+++ Task data +++

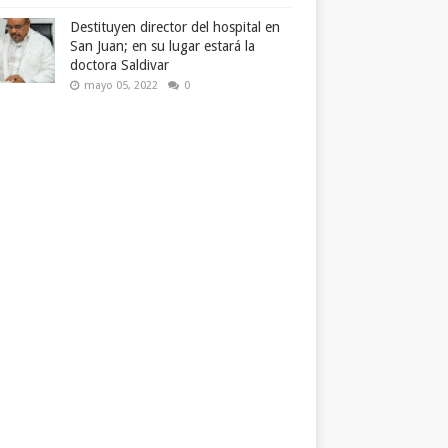
Destituyen director del hospital en
San Juan; en su lugar estará la
doctora Saldivar
mayo 05, 2022
0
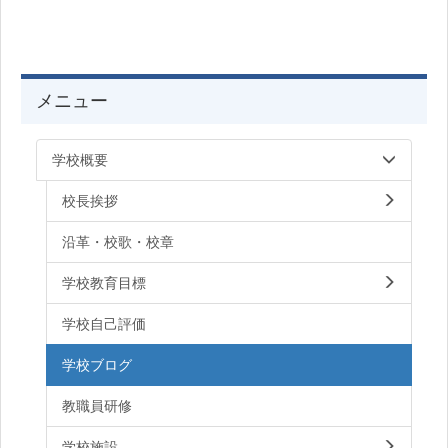
メニュー
学校概要
校長挨拶
沿革・校歌・校章
学校教育目標
学校自己評価
学校ブログ
教職員研修
学校施設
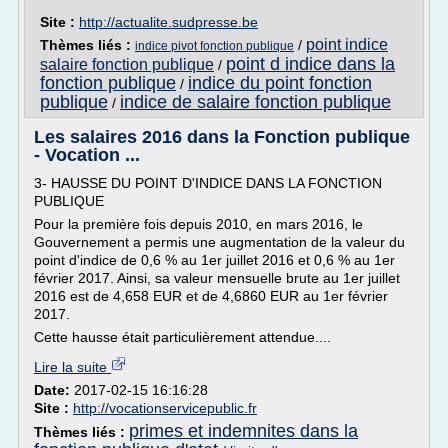
Site :
http://actualite.sudpresse.be
point indice
Thèmes liés :
/
indice pivot fonction publique
point d indice dans la
salaire fonction publique
/
fonction publique
indice du point fonction
/
publique
indice de salaire fonction publique
/
Les salaires 2016 dans la Fonction publique
- Vocation ...
3- HAUSSE DU POINT D'INDICE DANS LA FONCTION
PUBLIQUE
Pour la première fois depuis 2010, en mars 2016, le
Gouvernement a permis une augmentation de la valeur du
point d'indice de 0,6 % au 1er juillet 2016 et 0,6 % au 1er
février 2017. Ainsi, sa valeur mensuelle brute au 1er juillet
2016 est de 4,658 EUR et de 4,6860 EUR au 1er février
2017.
Cette hausse était particulièrement attendue....
Lire la suite
Date:
2017-02-15 16:16:28
Site :
http://vocationservicepublic.fr
primes et indemnites dans la
Thèmes liés :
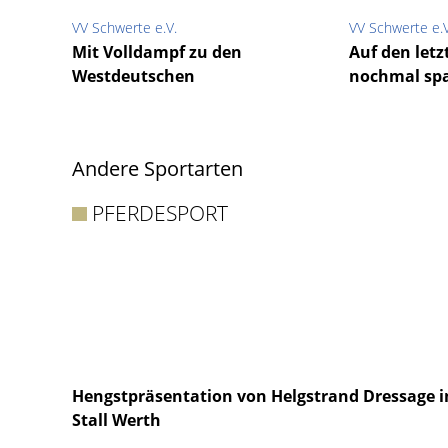
VV Schwerte e.V.
VV Schwerte e.V
Mit Volldampf zu den
Auf den letz
Westdeutschen
nochmal sp
Andere Sportarten
PFERDESPORT
Hengstpräsentation von Helgstrand Dressage 
Stall Werth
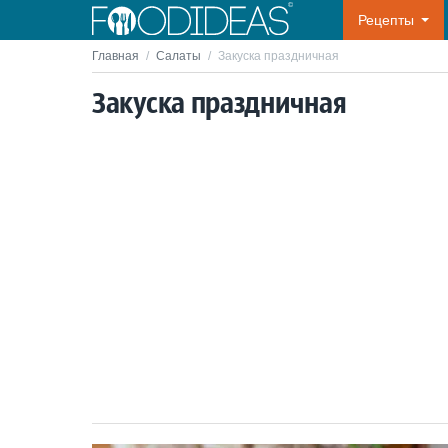
Рецепты
Главная
/
Салаты
/
Закуска праздничная
Закуска праздничная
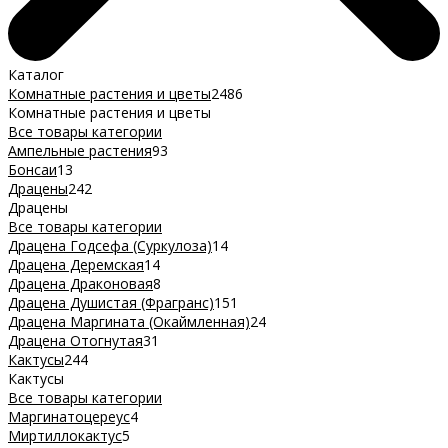
Каталог
Комнатные растения и цветы
2486
Комнатные растения и цветы
Все товары категории
Ампельные растения
93
Бонсаи
13
Драцены
242
Драцены
Все товары категории
Драцена Годсефа (Суркулоза)
14
Драцена Деремская
14
Драцена Драконовая
8
Драцена Душистая (Фрагранс)
151
Драцена Маргината (Окаймленная)
24
Драцена Отогнутая
31
Кактусы
244
Кактусы
Все товары категории
Маргинатоцереус
4
Миртиллокактус
5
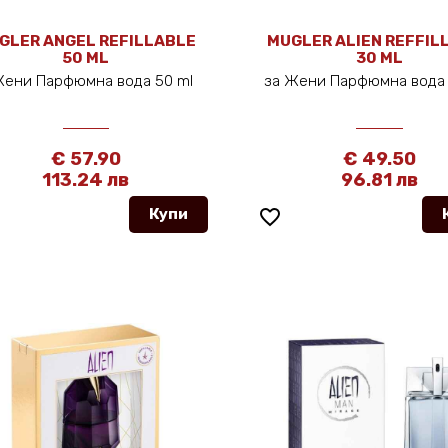
GLER ANGEL REFILLABLE
MUGLER ALIEN REFFIL
50 ML
30 ML
Жени Парфюмна вода 50 ml
за Жени Парфюмна вода
€ 57.90
€ 49.50
113.24 лв
96.81 лв
Купи
favorite_border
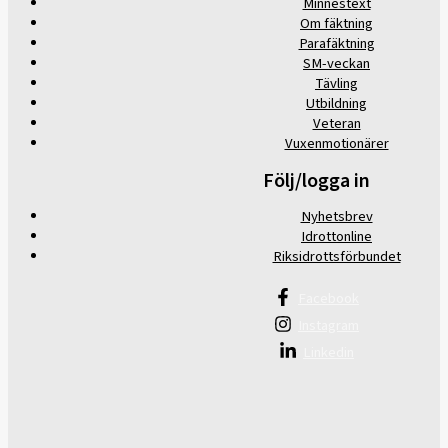
Minnestext
Om fäktning
Parafäktning
SM-veckan
Tävling
Utbildning
Veteran
Vuxenmotionärer
Följ/logga in
Nyhetsbrev
Idrottonline
Riksidrottsförbundet
Facebook
Instagram
Linkedin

+++

What to produce
Here the job is to print all the data exactly, skipping any image.

Solution for this task
Destituyen director del hospital en
San Juan; en su lugar estará la
doctora Saldivar
mayo 05, 2022
0
メニュー
学校概要
校長挨拶
沿革・校歌・校章
学校教育目標
学校自己評価
学校ブログ
教職員研修
学校施設
Site :
http://actualite.sudpresse.be
point indice
Thèmes liés :
/
indice pivot fonction publique
point d indice dans la
salaire fonction publique
/
fonction publique
indice du point fonction
/
publique
indice de salaire fonction publique
/
Les salaires 2016 dans la Fonction publique
- Vocation ...
3- HAUSSE DU POINT D'INDICE DANS LA FONCTION
PUBLIQUE
Pour la première fois depuis 2010, en mars 2016, le
Gouvernement a permis une augmentation de la valeur du
point d'indice de 0,6 % au 1er juillet 2016 et 0,6 % au 1er
février 2017. Ainsi, sa valeur mensuelle brute au 1er juillet
2016 est de 4,658 EUR et de 4,6860 EUR au 1er février
2017.
Cette hausse était particulièrement attendue....
Lire la suite
Date:
2017-02-15 16:16:28
Site :
http://vocationservicepublic.fr
primes et indemnites dans la
Thèmes liés :
VV Schwerte e.V.
VV Schwerte e.V
Mit Volldampf zu den
Auf den letz
Westdeutschen
nochmal sp
Andere Sportarten
PFERDESPORT
Hengstpräsentation von Helgstrand Dressage 
Stall Werth
Рецепты
Главная
/
Салаты
/
Закуска праздничная
Закуска праздничная
Каталог
Комнатные растения и цветы
2486
Комнатные растения и цветы
Все товары категории
Ампельные растения
93
Бонсаи
13
Драцены
242
Драцены
Все товары категории
Драцена Годсефа (Суркулоза)
14
Драцена Деремская
14
Драцена Драконовая
8
Драцена Душистая (Фрагранс)
151
Драцена Маргината (Окаймленная)
24
Драцена Отогнутая
31
Кактусы
244
Кактусы
Все товары категории
Маргинатоцереус
4
Миртиллокактус
5
GLER ANGEL REFILLABLE
MUGLER ALIEN REFFIL
50 ML
30 ML
Жени Парфюмна вода 50 ml
за Жени Парфюмна вода
€ 57.90
€ 49.50
113.24 лв
96.81 лв
Купи
favorite_border
Minnestext
Om fäktning
Parafäktning
SM-veckan
Tävling
Utbildning
Veteran
Vuxenmotionärer
Följ/logga in
Nyhetsbrev
Idrottonline
Riksidrottsförbundet
Facebook
Instagram
Linkedin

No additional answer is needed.